Please print exactly the lines below, from the start of the material up to and including the line with "2026-01-26 14:43", but none of the pictures.

____

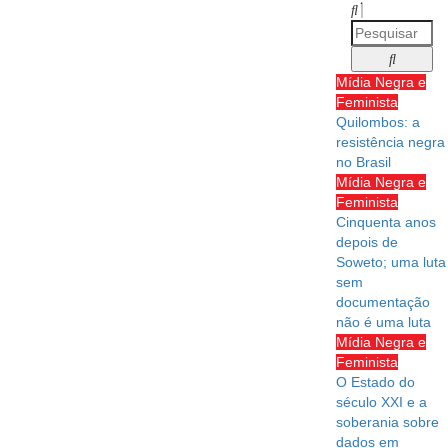
Mídia Negra e
Feminista
Quilombos: a
resistência negra
no Brasil
Mídia Negra e
Feminista
Cinquenta anos
depois de
Soweto; uma luta
sem
documentação
não é uma luta
Mídia Negra e
Feminista
O Estado do
século XXI e a
soberania sobre
dados em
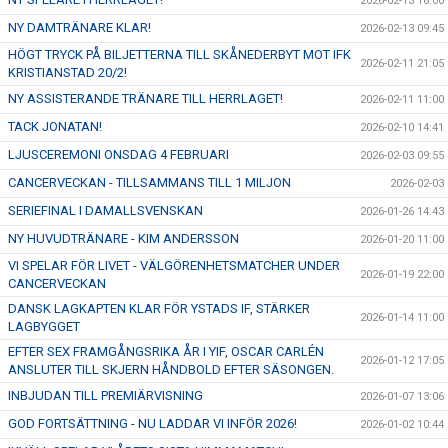
2026-02-13 16:00
NY DAMTRÄNARE KLAR!
2026-02-13 09:45
HÖGT TRYCK PÅ BILJETTERNA TILL SKÅNEDERBYT MOT IFK
2026-02-11 21:05
KRISTIANSTAD 20/2!
NY ASSISTERANDE TRÄNARE TILL HERRLAGET!
2026-02-11 11:00
TACK JONATAN!
2026-02-10 14:41
LJUSCEREMONI ONSDAG 4 FEBRUARI
2026-02-03 09:55
CANCERVECKAN - TILLSAMMANS TILL 1 MILJON
2026-02-03
SERIEFINAL I DAMALLSVENSKAN
2026-01-26 14:43
NY HUVUDTRÄNARE - KIM ANDERSSON
2026-01-20 11:00
VI SPELAR FÖR LIVET - VÄLGÖRENHETSMATCHER UNDER
2026-01-19 22:00
CANCERVECKAN
DANSK LAGKAPTEN KLAR FÖR YSTADS IF, STÄRKER
2026-01-14 11:00
LAGBYGGET
EFTER SEX FRAMGÅNGSRIKA ÅR I YIF, OSCAR CARLÉN
2026-01-12 17:05
ANSLUTER TILL SKJERN HÅNDBOLD EFTER SÄSONGEN.
INBJUDAN TILL PREMIÄRVISNING
2026-01-07 13:06
GOD FORTSÄTTNING - NU LADDAR VI INFÖR 2026!
2026-01-02 10:44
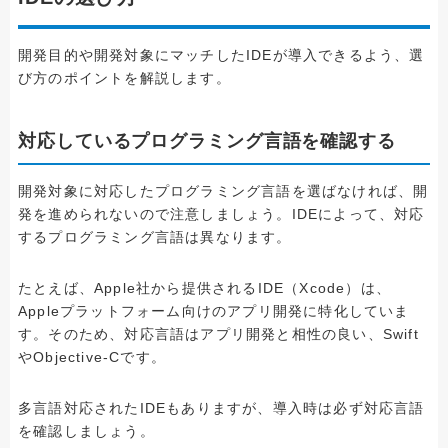
開発目的や開発対象にマッチしたIDEが導入できるよう、選
び方のポイントを解説します。
対応しているプログラミング言語を確認する
開発対象に対応したプログラミング言語を選ばなければ、開
発を進められないので注意しましょう。IDEによって、対応
するプログラミング言語は異なります。
たとえば、Apple社から提供されるIDE（Xcode）は、
Appleプラットフォーム向けのアプリ開発に特化していま
す。そのため、対応言語はアプリ開発と相性の良い、Swift
やObjective-Cです。
多言語対応されたIDEもありますが、導入時は必ず対応言語
を確認しましょう。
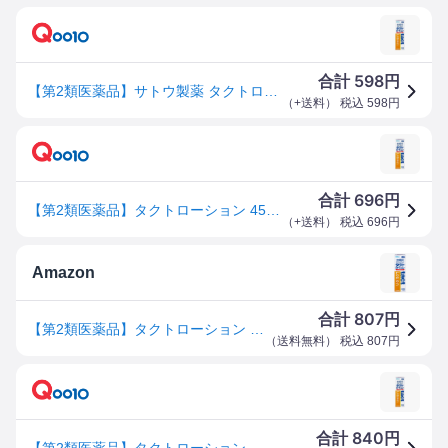
598
合計
円
【第2類医薬品】サトウ製薬 タクトローション 45ml [佐藤製薬]
（
+送料
） 税込
598
円
696
合計
円
【第2類医薬品】タクトローション 45mL 佐藤製薬 あせも かゆみ 皮膚炎 虫さされ じんましん 湿疹 かぶれ ただれ しもやけ
（
+送料
） 税込
696
円
Amazon
807
合計
円
【第2類医薬品】タクトローション 45mL
（
送料無料
） 税込
807
円
840
合計
円
【第2類医薬品】タクトローション ４５ｍｌ かゆみ 汗も 湿疹 かぶれ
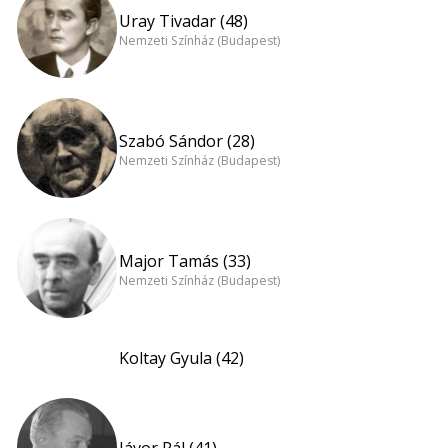
Uray Tivadar (48)
Nemzeti Színház (Budapest)
Szabó Sándor (28)
Nemzeti Színház (Budapest)
Major Tamás (33)
Nemzeti Színház (Budapest)
Koltay Gyula (42)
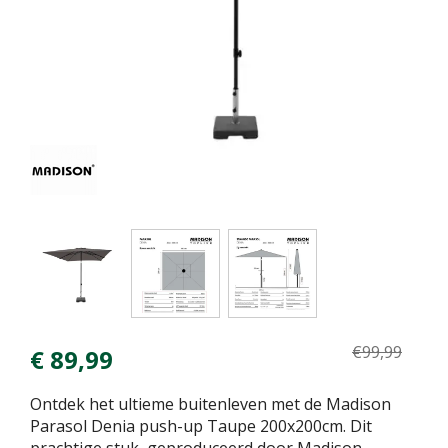
€
99
,
99
€
89
,
99
Ontdek het ultieme buitenleven met de Madison
Parasol Denia push-up Taupe 200x200cm. Dit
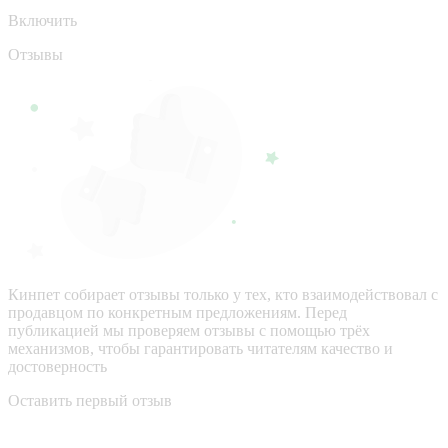
Включить
Отзывы
Кинпет собирает отзывы только у тех, кто взаимодействовал с
продавцом по конкретным предложениям. Перед
публикацией мы проверяем отзывы с помощью трёх
механизмов, чтобы гарантировать читателям качество и
достоверность
Оставить первый отзыв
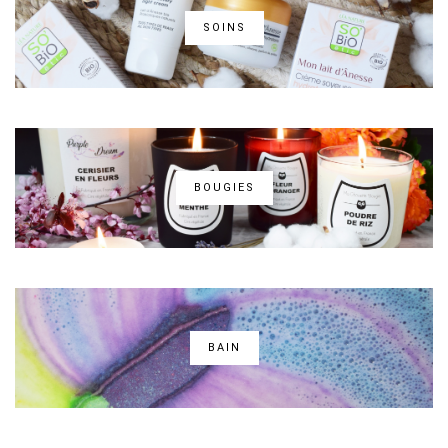
SOINS
BOUGIES
BAIN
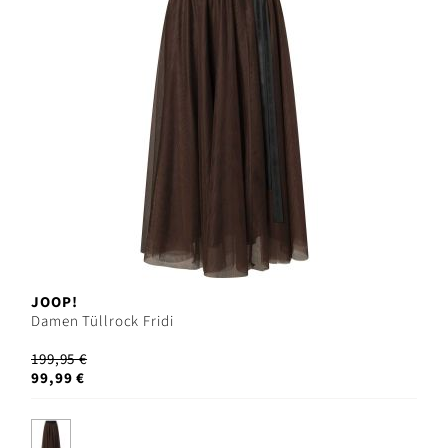
JOOP!
Damen Tüllrock Fridi
199,95 €
99,99 €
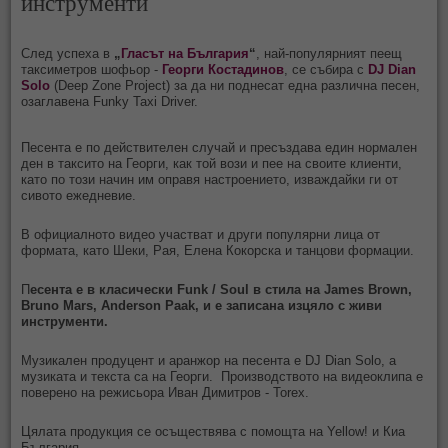
инструменти
След успеха в
„
Гласът на България
“
, най-популярният пеещ
таксиметров шофьор -
Георги Костадинов
, се събира с
DJ Dian
Solo
(Deep Zone Project) за да ни поднесат една различна песен,
озаглавена Funky Taxi Driver.
Песента е по действителен случай и пресъздава един нормален
ден в таксито на Георги, как той вози и пее на своите клиенти,
като по този начин им оправя настроението, изваждайки ги от
сивото ежедневие.
В официалното видео участват и други популярни лица от
формата, като Шеки, Рая, Елена Кокорска и танцови формации.
П
есента е в класически Funk / Soul в стила на James Brown,
Bruno Mars, Anderson Paak, и е записана изцяло с живи
инструменти.
Музикален продуцент и аранжор на песента е DJ Dian Solo, а
музиката и текста са на Георги. Производството на видеоклипа е
поверено на режисьора Иван Димитров - Torex.
Цялата продукция се осъществява с помощта на Yellow! и Киа
България.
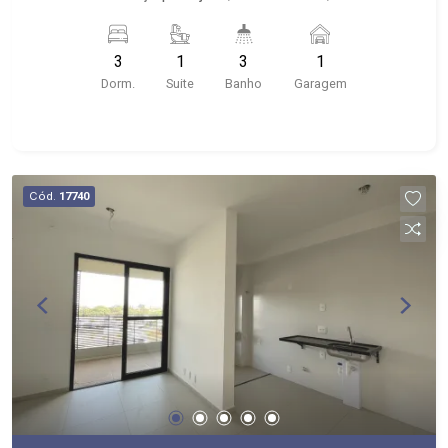
banheiro de serviço; - próximo à Kalunga, Mec
Toca Papelaria
3
1
3
1
Dorm.
Suite
Banho
Garagem
Cód.
17740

____

Response to this exercise.
Mídia Negra e
Feminista
Quilombos: a
resistência negra
no Brasil
Mídia Negra e
Feminista
Cinquenta anos
depois de
Soweto; uma luta
sem
documentação
não é uma luta
Mídia Negra e
Feminista
O Estado do
século XXI e a
soberania sobre
dados em
2026-02-13 16:00
NY DAMTRÄNARE KLAR!
2026-02-13 09:45
HÖGT TRYCK PÅ BILJETTERNA TILL SKÅNEDERBYT MOT IFK
2026-02-11 21:05
KRISTIANSTAD 20/2!
NY ASSISTERANDE TRÄNARE TILL HERRLAGET!
2026-02-11 11:00
TACK JONATAN!
2026-02-10 14:41
LJUSCEREMONI ONSDAG 4 FEBRUARI
2026-02-03 09:55
CANCERVECKAN - TILLSAMMANS TILL 1 MILJON
2026-02-03
SERIEFINAL I DAMALLSVENSKAN
2026-01-26 14:43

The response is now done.